Former Engineer’s Interview Sparks Departure Controversy
In a podcast interview in January 2026, former xAI engineer Sulaiman Ghori disclosed a significant amount of internal information about the company’s core projects and operations. Shortly after, he announced his departure on social media, sparking widespread industry discussion about being “fired for leaking.”
“MacroHard”: An AGI in Pursuit of Speed
Ghori revealed a general intelligent agent project named “MacroHard” in the interview. This project is positioned as “the Optimus Prime of the digital world,” aiming to automate all human decision-making tasks that require a keyboard, mouse, and screen. Unlike the industry’s mainstream “Scaling Law” approach, which relies on large-scale models to enhance reasoning abilities, xAI has chosen a small model path where the core metric is speed. The requirement is that the model must execute tasks much faster than a human. It was revealed that the model has already reached 8 times human efficiency.
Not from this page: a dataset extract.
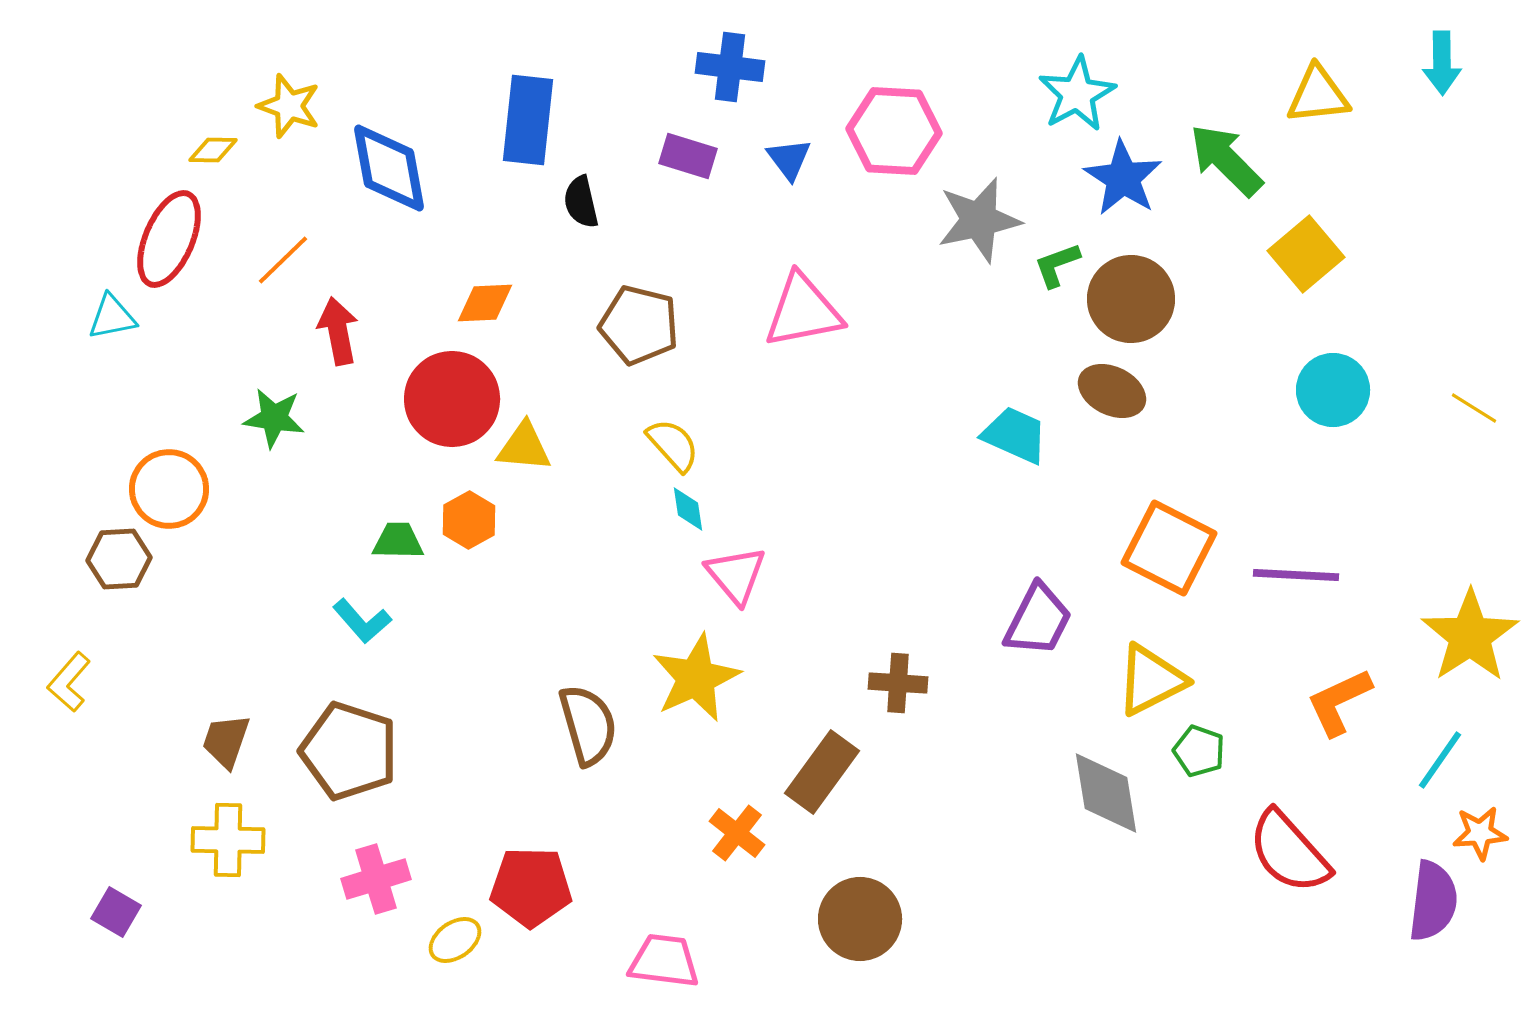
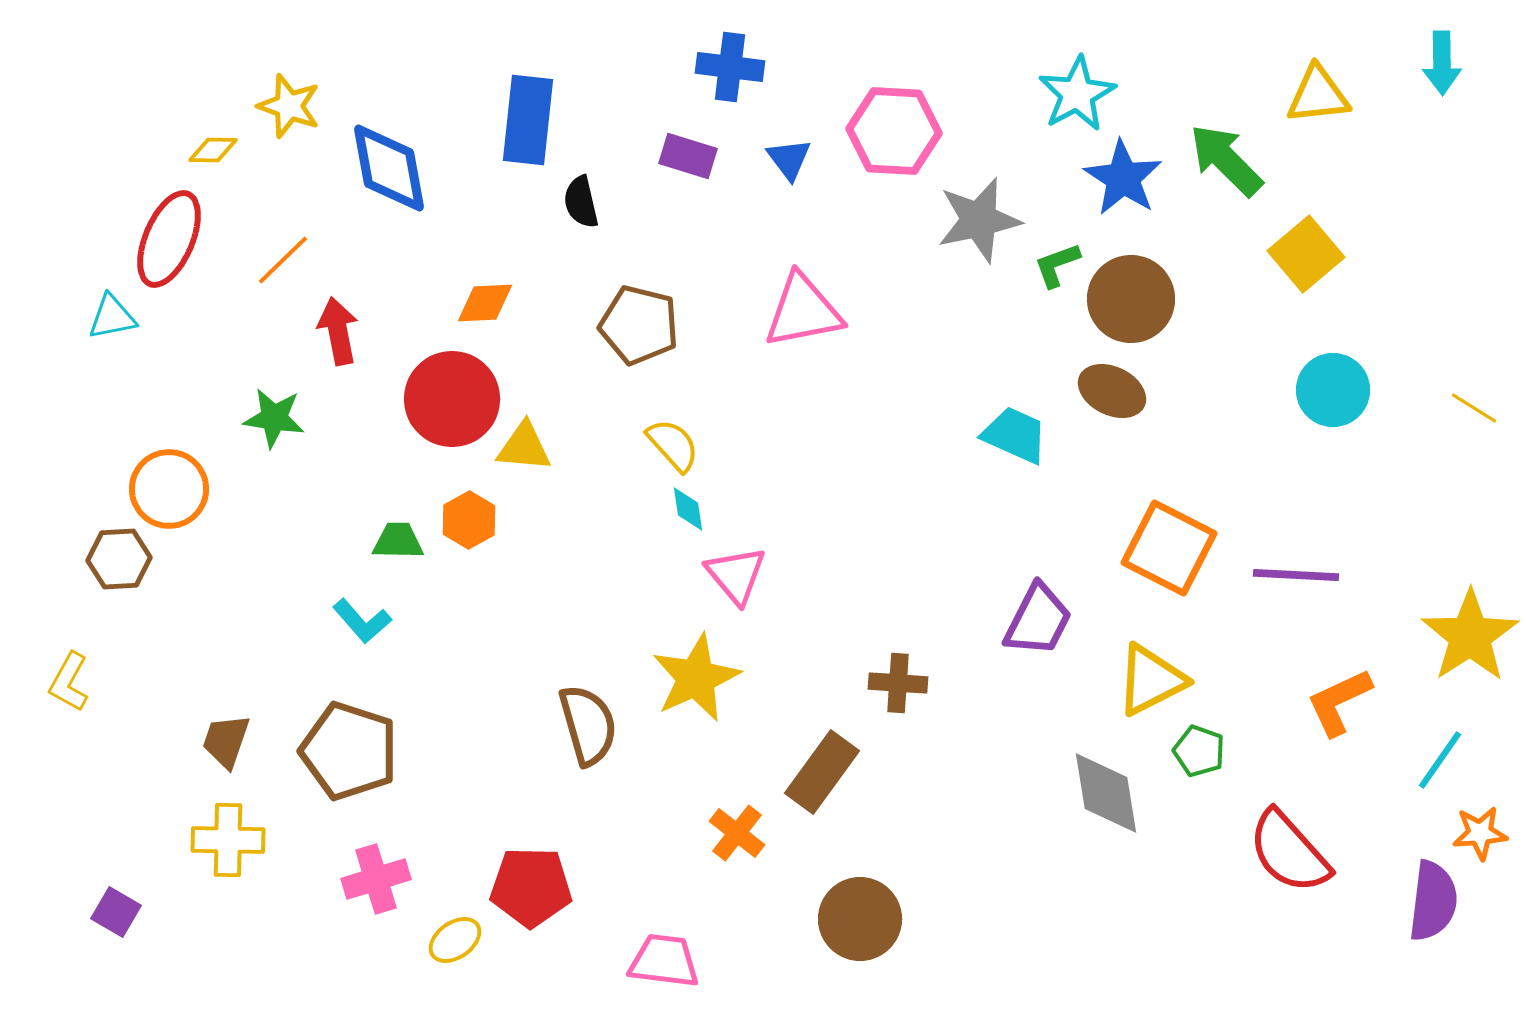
yellow L-shape at (69, 682): rotated 12 degrees counterclockwise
Compute Innovation: Envisioning a Tesla Distributed Network
The most disruptive information from the interview was xAI’s vision for computing resources. To solve the compute bottleneck caused by large-scale agent deployment, xAI is considering leasing the idle in-car computer resources of approximately 4 million Tesla vehicles in North America. This plan treats Tesla vehicles as natural distributed computing nodes, utilizing their built-in FSD chips, batteries, and network connectivity to build a massive “compute gold mine.”
“Lightning-Fast Culture” and Extreme Execution
Ghori described xAI’s internal culture as “lightning-fast.” The company has an extremely flat organizational structure where engineers enjoy a high degree of autonomy, encouraging rapid bottom-up innovation and iteration. This culture has led to astonishing execution efficiency, such as building the Colossus 1 data center in just 122 days. However, this high efficiency is accompanied by immense pressure, with intense overtime becoming the norm.